NEW YORK – New research suggests alterations affecting a microRNA called miR-218 that is normally expressed in human motor neurons may contribute to some of the neuronal excitability changes observed in the brains of those with amyotrophic lateral sclerosis (ALS).
"ALS neuropathology establishes miR-218 as a marker of human motor neuron mass and well-being that is downregulated in ALS," senior author Eran Hornstein, a molecular geneticist at the Weizmann Institute of Science and the Project MinE ALS Sequencing Consortium, and his co-authors wrote.
The study, reported online today in Science Translational Medicine, "contributes to an emerging view of ALS as a disease with a prominent RNA component," the authors explained, "and suggests that miR-218 is a potential therapeutic target for motor neuron disease.
Using miRNA in situ hybridization, laser capture microdissection, expression profiling, and other approaches, researchers from the Israel, the US, and elsewhere saw lower-than-usual levels of a motor neuron-specific miRNA called miR-218 in ALS, prompting a series of follow-up experiments in mouse or rat models and a whole-genome screen focused on thousands of individuals with or without ALS who were previously profiled for the Project MinE study.
Along with altered regulation of messenger RNAs targeted by miR-218 — including a potassium channel gene Kv10.1 with an apparent role in neuronal activity — the team tracked down half a dozen rare variants in a chromosome 5 precursor miRNA sequence called hsa-mir-218-2 in individuals with ALS.
Those variants appeared to be somewhat enriched in samples from ALS cases compared with almost 63,000 unaffected controls, the researchers reported. Their subsequent functional and small RNA sequencing analyses suggested that such miR-218 variants were linked to altered neuronal excitability and mRNA regulation, in part due to changes in the way miR-218 itself is produced.

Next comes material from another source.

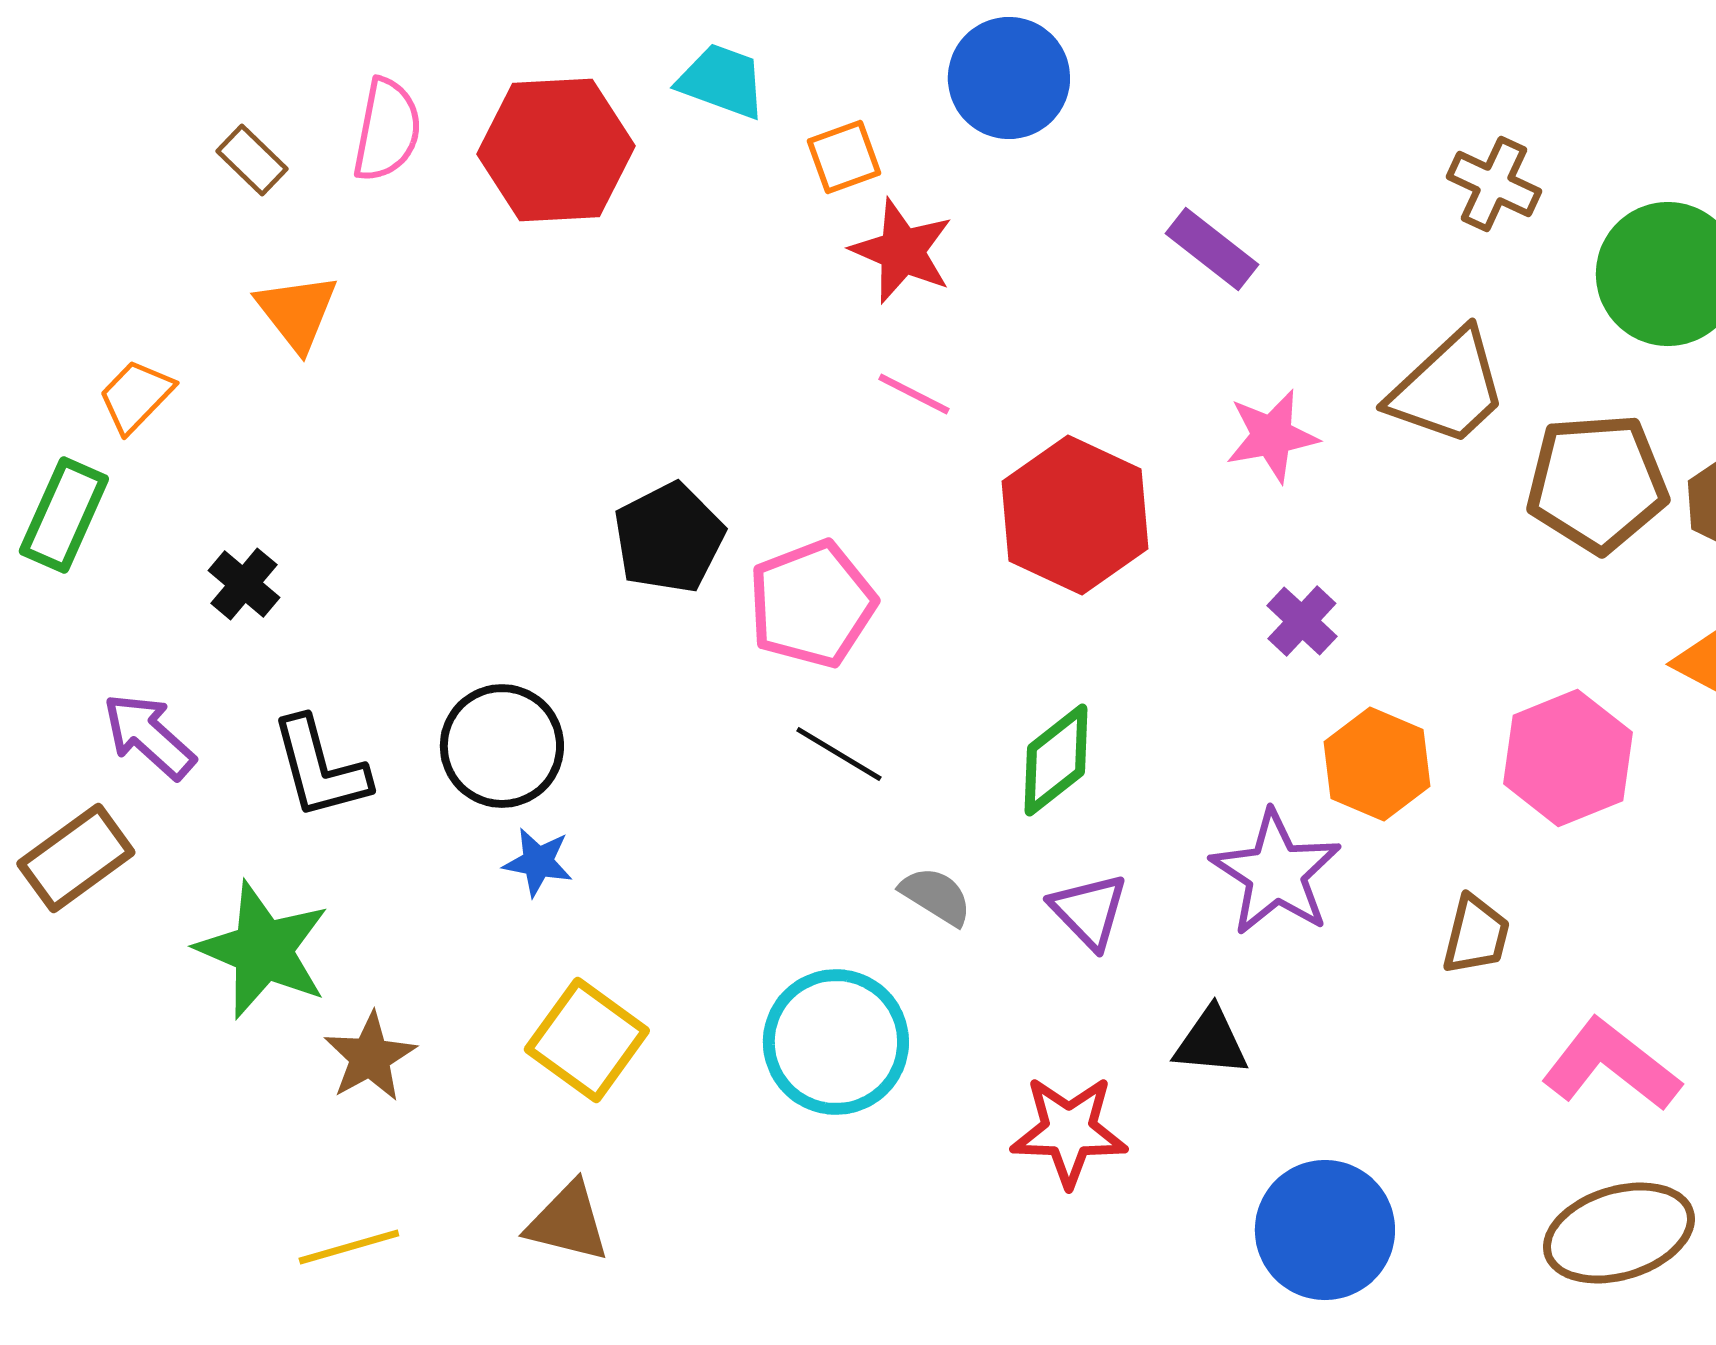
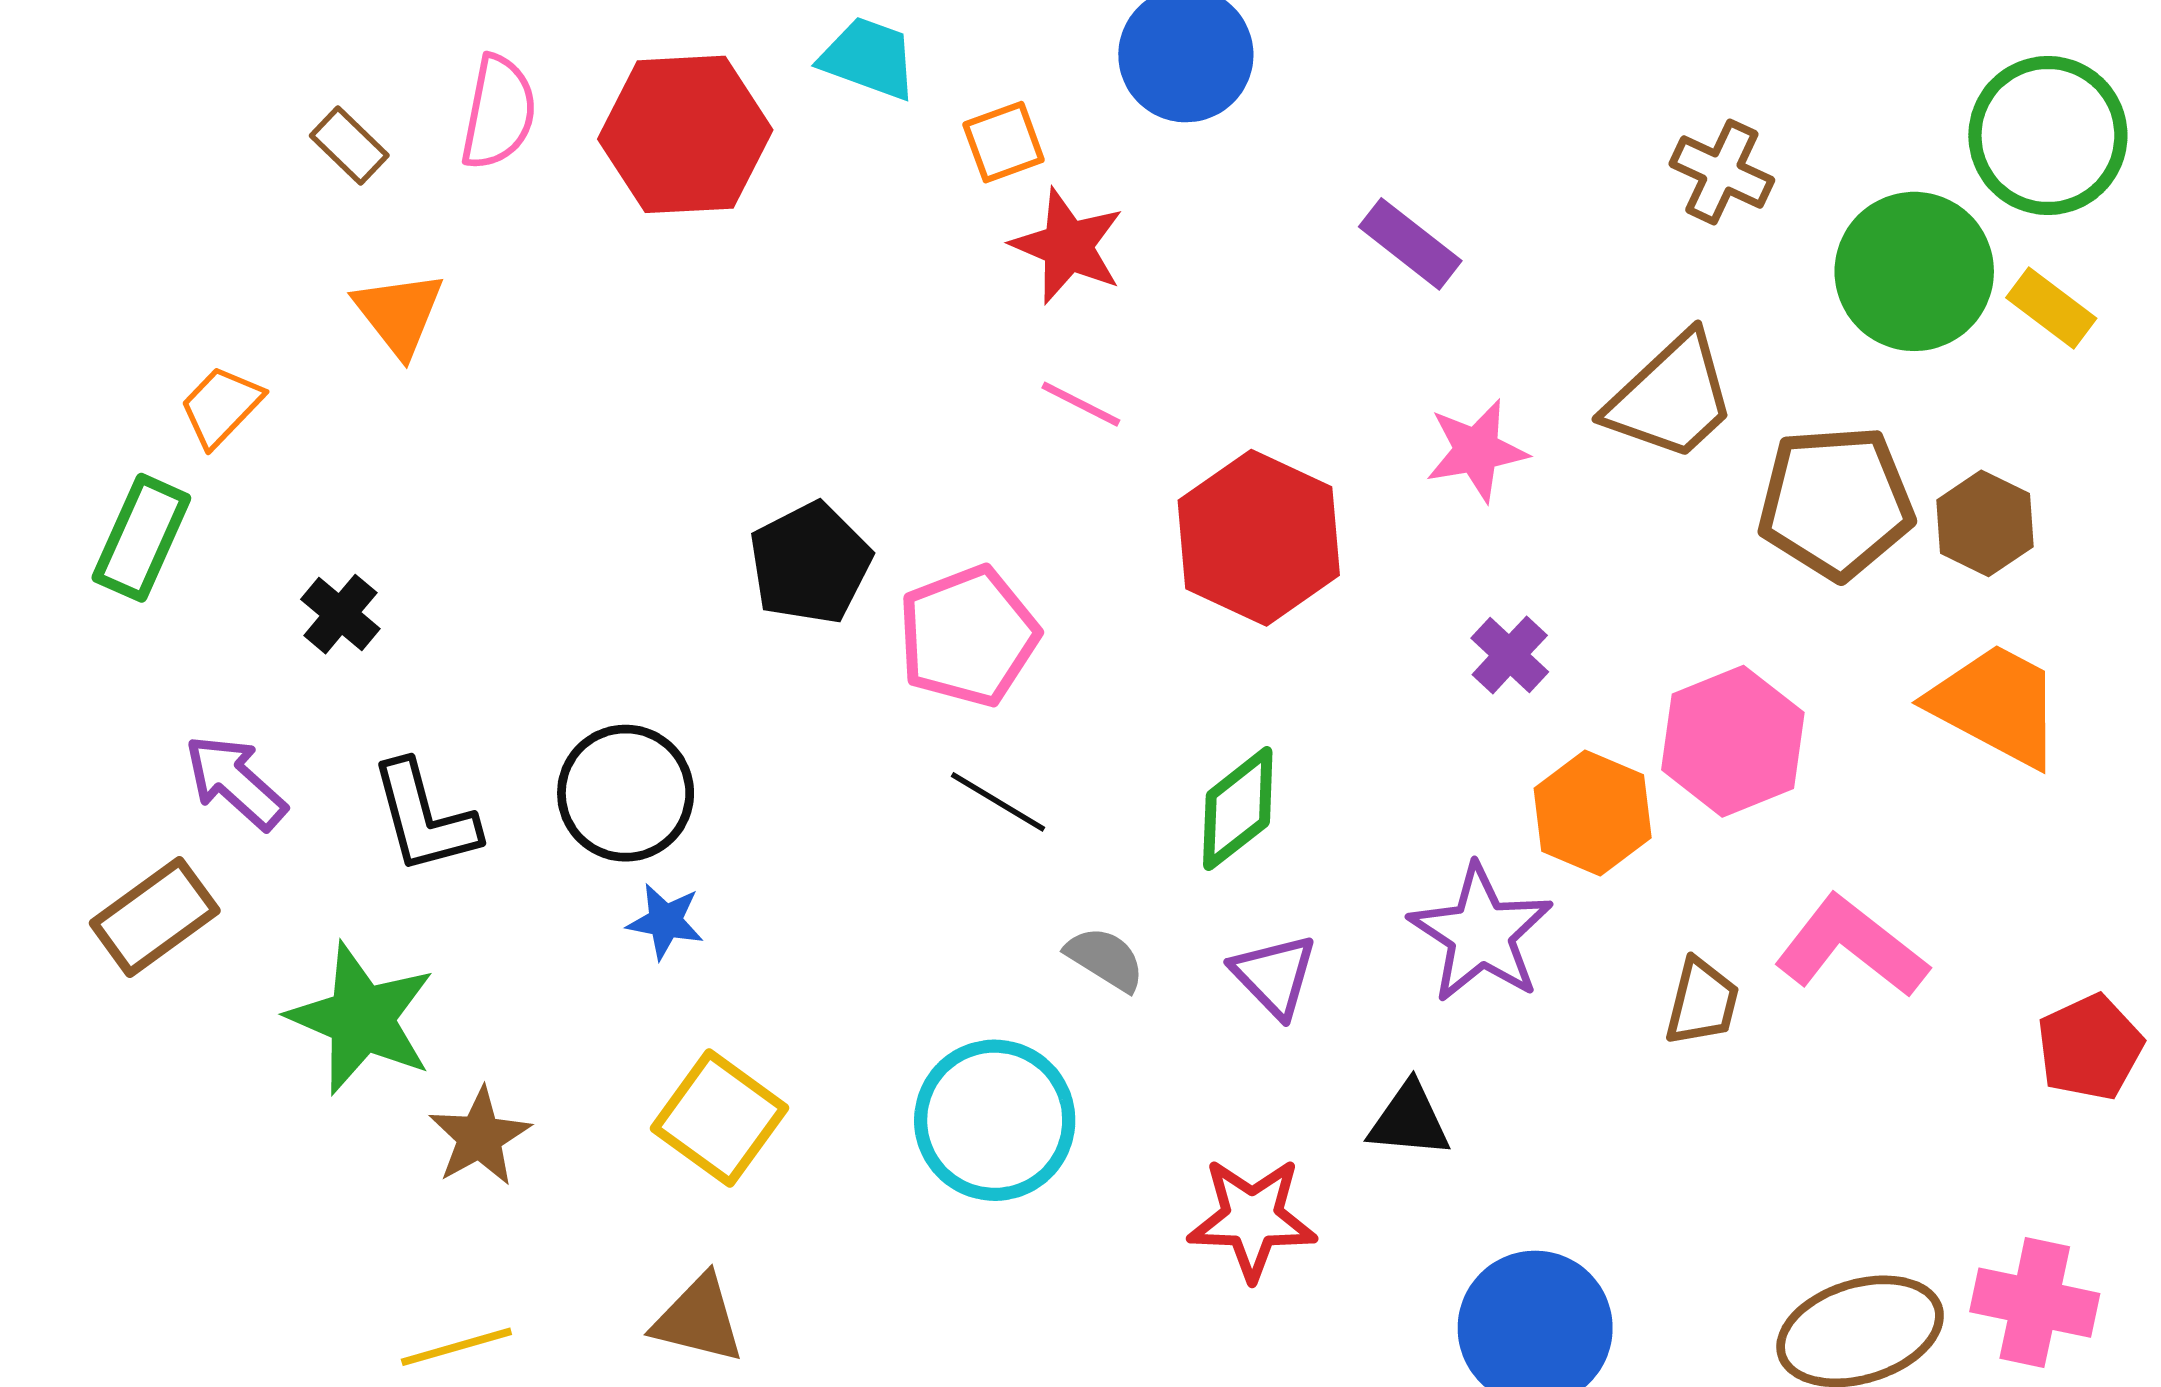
pink hexagon: (1568, 758) -> (1733, 741), moved
pink L-shape: (1611, 1065) -> (1851, 947), moved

In particular, the team suggested that rare miR-218 variants, such as those identified in genome sequences from the ALS-affected individuals, may produce versions of a precursor miRNA that are less apt to processing by DICER — a double-stranded RNA-cleaving enzyme known for lopping long pre-microRNA sequences into miRNAs and other short RNAs.

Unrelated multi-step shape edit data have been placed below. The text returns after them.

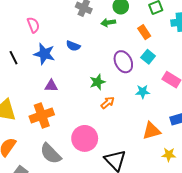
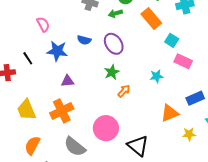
orange rectangle: (144, 32) -> (151, 19), size x1.5
cyan square: (148, 57) -> (172, 40), moved
purple ellipse: (123, 62) -> (114, 44), moved

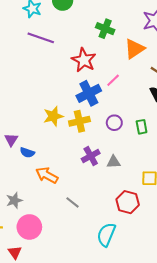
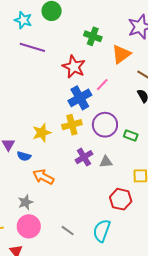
yellow star: (53, 116) -> (42, 133), moved
purple circle: (114, 123) -> (105, 125), size x1.6
green rectangle: (142, 127) -> (131, 136), moved, turned -56
gray star: (14, 200) -> (26, 202), moved
gray line: (73, 202) -> (68, 231), moved

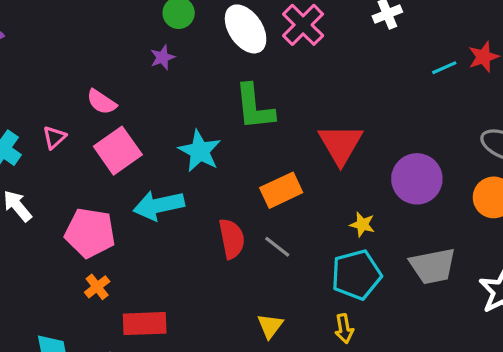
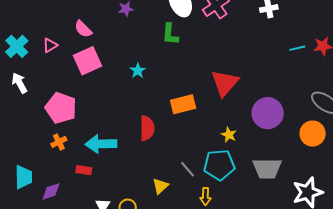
green L-shape: (254, 107) -> (170, 34), moved, size x0.7
cyan star: (200, 151) -> (138, 71), size x0.6
cyan arrow: (159, 205) -> (101, 144), moved
gray line: (277, 247) -> (188, 169), moved
red rectangle: (145, 324) -> (84, 170), size x0.6

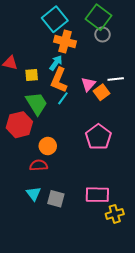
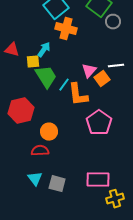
gray circle: (103, 34) -> (113, 22), moved
cyan arrow: (56, 63) -> (44, 50), moved
orange L-shape: (59, 80) -> (78, 95), moved, turned -30
green trapezoid: (37, 103) -> (46, 77), moved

The investigators cautioned that further research is needed to get a clearer view of the factors that can impact regulation of and by miR-218, as well as other contributors to ALS. Even so, they noted that their current findings support the notion that "mutated miR-218 exhibits impaired biogenesis, providing a conceivable mechanism for insufficient regulation of neuronal activity."